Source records
<<<<
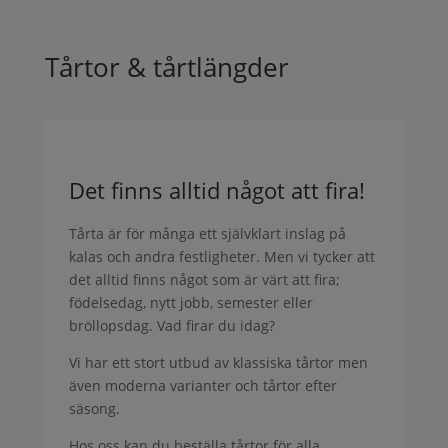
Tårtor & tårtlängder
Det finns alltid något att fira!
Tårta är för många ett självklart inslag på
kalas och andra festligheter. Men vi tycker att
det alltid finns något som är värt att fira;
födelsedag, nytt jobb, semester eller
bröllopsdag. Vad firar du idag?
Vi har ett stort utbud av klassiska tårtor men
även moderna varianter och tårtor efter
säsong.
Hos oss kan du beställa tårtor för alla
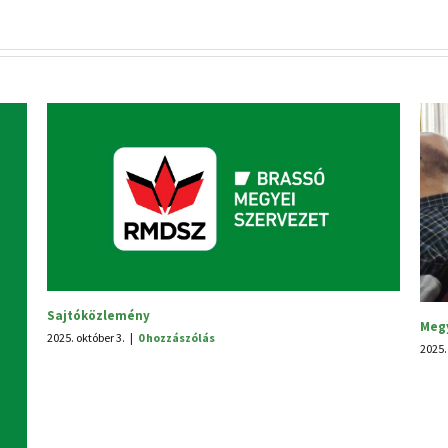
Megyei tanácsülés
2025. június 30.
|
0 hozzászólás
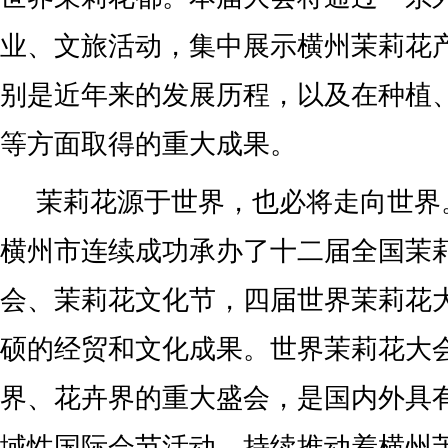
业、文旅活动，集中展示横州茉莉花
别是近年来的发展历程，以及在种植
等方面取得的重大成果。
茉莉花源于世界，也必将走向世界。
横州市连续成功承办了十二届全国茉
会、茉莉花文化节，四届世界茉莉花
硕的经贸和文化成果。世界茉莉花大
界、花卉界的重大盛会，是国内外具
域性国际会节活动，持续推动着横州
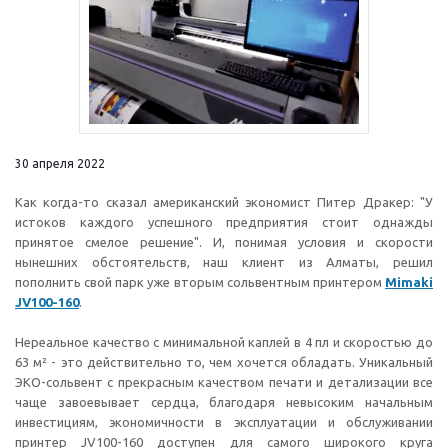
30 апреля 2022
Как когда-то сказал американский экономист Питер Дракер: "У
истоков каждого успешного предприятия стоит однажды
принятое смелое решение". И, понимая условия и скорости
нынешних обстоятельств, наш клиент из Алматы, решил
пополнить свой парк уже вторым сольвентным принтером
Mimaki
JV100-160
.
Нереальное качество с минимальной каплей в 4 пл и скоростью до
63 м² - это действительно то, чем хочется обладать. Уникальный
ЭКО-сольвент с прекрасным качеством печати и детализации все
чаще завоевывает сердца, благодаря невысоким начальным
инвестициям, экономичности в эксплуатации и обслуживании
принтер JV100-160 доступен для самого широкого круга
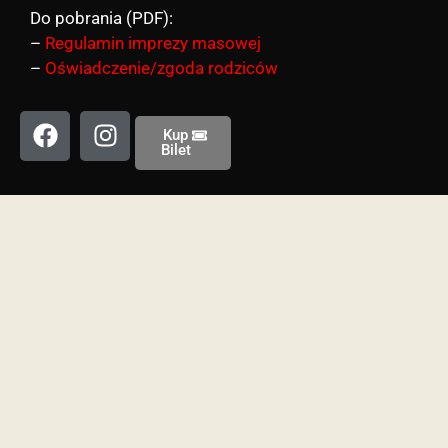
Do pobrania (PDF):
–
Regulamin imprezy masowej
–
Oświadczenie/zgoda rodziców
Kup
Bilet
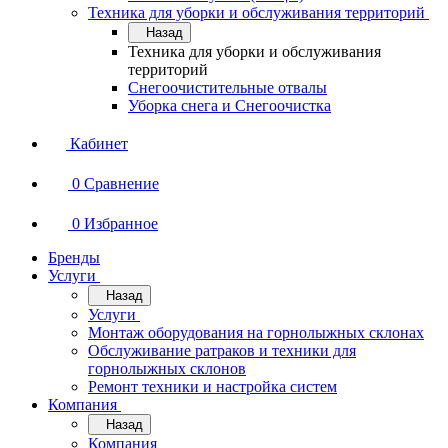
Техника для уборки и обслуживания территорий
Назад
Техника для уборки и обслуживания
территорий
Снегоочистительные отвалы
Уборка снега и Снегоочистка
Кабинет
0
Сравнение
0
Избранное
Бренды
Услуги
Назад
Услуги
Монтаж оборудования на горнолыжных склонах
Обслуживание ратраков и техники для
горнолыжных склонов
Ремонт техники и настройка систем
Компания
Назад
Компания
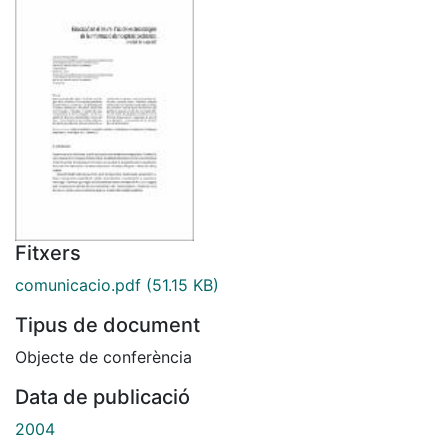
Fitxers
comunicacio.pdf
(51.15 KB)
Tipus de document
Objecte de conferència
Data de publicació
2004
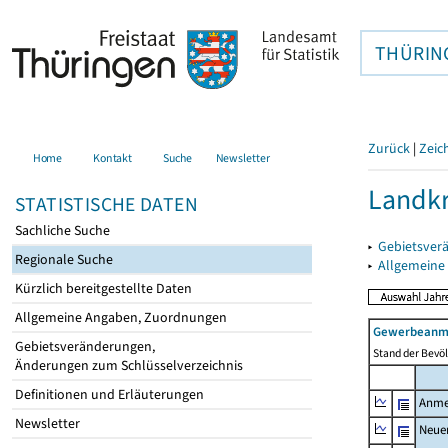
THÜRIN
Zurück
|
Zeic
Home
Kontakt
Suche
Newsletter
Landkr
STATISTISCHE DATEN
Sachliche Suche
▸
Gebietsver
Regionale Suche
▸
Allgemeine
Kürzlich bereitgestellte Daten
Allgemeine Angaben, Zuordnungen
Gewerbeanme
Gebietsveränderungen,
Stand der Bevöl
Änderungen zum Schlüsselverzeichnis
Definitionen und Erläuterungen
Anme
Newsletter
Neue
>>>>
<<<<
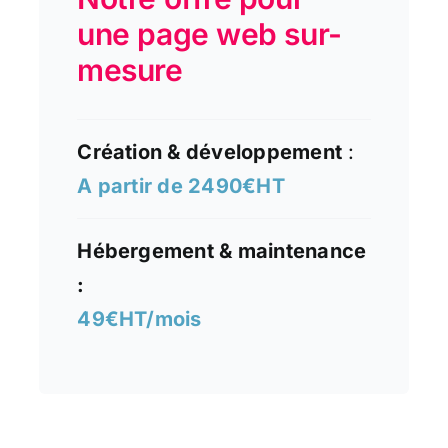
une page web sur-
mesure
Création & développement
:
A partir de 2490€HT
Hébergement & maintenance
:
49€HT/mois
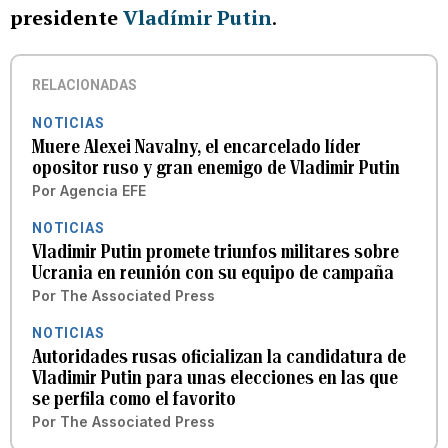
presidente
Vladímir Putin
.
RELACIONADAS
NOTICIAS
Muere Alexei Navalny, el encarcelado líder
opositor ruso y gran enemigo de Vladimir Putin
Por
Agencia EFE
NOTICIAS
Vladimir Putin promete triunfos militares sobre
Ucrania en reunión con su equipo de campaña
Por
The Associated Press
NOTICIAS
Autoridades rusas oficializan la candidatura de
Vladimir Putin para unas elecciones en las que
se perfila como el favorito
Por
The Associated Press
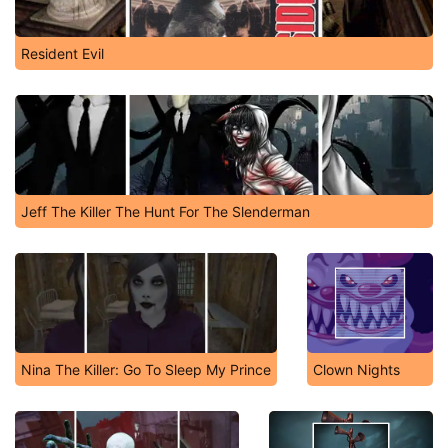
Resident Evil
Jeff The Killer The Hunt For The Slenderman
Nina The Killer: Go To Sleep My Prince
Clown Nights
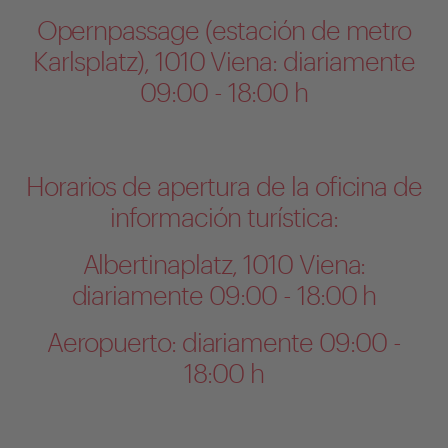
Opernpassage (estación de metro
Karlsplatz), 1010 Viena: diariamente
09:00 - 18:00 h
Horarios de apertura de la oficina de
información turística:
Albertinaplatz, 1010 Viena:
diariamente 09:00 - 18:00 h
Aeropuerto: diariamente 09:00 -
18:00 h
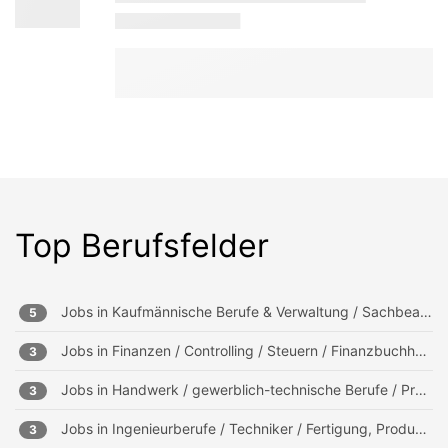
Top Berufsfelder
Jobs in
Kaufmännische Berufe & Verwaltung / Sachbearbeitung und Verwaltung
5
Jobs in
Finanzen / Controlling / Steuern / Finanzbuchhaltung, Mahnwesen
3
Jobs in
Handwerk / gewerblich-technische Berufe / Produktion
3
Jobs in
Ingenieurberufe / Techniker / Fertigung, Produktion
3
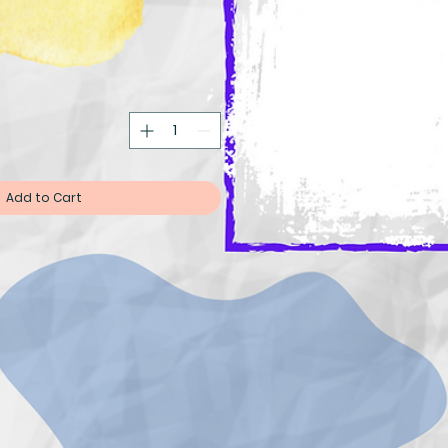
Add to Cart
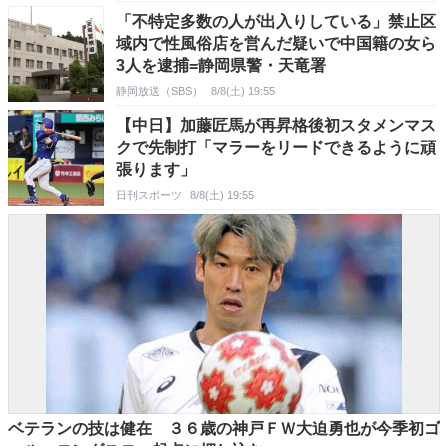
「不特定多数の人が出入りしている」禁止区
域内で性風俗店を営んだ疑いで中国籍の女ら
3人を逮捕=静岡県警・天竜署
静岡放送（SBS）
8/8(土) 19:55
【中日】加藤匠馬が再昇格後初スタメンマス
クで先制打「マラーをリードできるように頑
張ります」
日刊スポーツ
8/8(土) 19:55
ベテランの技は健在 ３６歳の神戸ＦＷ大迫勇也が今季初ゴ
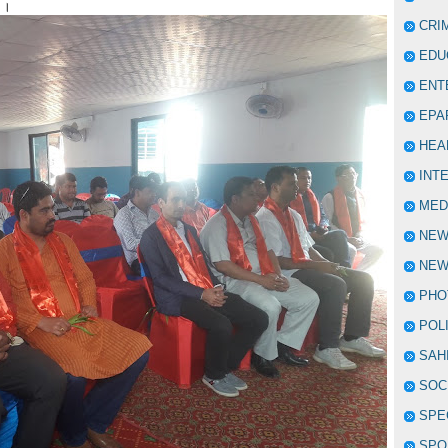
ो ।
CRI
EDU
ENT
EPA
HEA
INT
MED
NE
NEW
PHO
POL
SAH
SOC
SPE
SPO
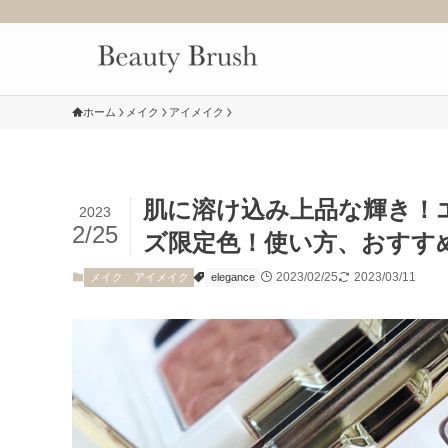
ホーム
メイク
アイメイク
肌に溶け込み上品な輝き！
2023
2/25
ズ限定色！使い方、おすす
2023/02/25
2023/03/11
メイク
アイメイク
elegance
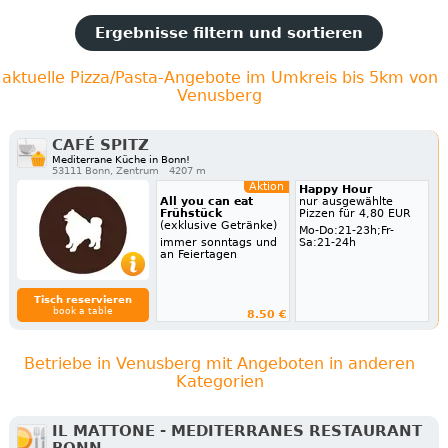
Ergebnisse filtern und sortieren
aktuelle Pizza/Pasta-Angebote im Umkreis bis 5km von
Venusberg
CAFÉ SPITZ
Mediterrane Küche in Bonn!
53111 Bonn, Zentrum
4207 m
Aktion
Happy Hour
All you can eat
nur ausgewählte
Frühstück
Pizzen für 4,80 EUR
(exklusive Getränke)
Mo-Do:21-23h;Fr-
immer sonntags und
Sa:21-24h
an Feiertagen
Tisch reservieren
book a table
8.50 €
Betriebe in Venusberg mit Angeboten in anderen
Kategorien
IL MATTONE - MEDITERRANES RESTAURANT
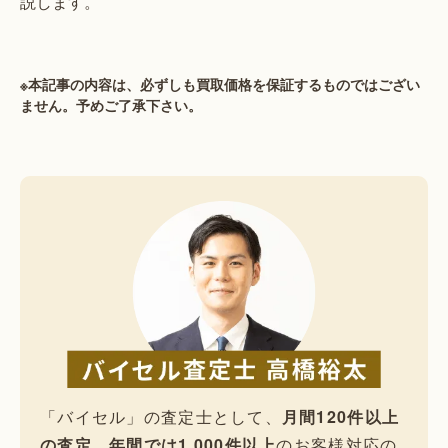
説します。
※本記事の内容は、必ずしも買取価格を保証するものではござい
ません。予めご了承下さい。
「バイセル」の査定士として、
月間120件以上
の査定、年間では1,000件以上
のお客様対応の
>>>>
<<<<
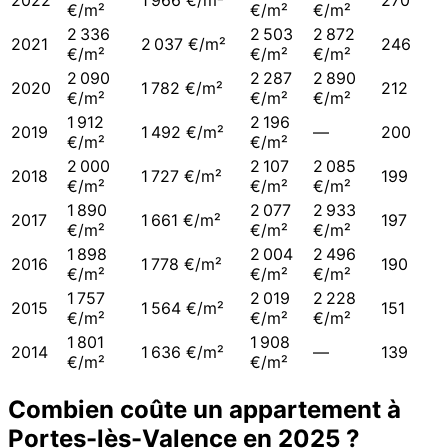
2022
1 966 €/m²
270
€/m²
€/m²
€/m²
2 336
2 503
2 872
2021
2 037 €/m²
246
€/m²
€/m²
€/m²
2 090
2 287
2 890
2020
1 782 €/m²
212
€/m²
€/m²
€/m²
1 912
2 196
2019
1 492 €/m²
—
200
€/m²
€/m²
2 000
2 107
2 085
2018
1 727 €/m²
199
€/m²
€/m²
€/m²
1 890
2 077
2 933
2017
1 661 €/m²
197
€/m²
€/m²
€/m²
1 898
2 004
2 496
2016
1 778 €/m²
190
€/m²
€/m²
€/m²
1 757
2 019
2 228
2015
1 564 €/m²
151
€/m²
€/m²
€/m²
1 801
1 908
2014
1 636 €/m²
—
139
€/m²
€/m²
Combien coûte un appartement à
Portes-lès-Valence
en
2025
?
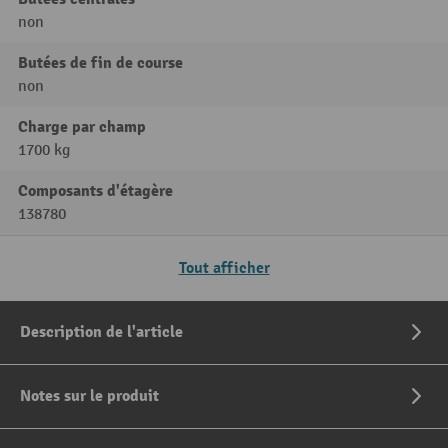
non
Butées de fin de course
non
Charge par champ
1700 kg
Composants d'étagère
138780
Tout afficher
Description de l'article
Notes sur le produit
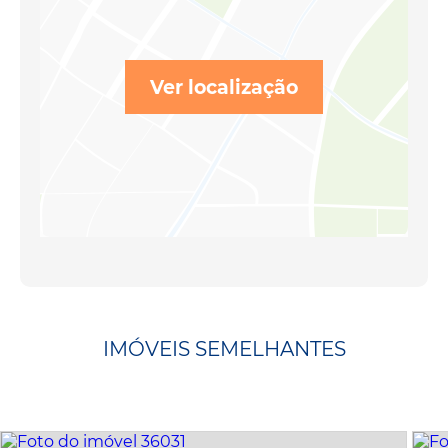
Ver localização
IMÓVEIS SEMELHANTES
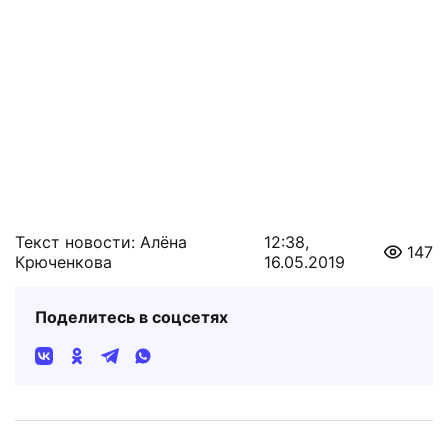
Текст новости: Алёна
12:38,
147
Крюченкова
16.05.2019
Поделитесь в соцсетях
>>>>
Exercise details
Show every line in the entries where the string "уборки" occurs.

Answer section
Техника для уборки и обслуживания территорий
Техника для уборки и обслуживания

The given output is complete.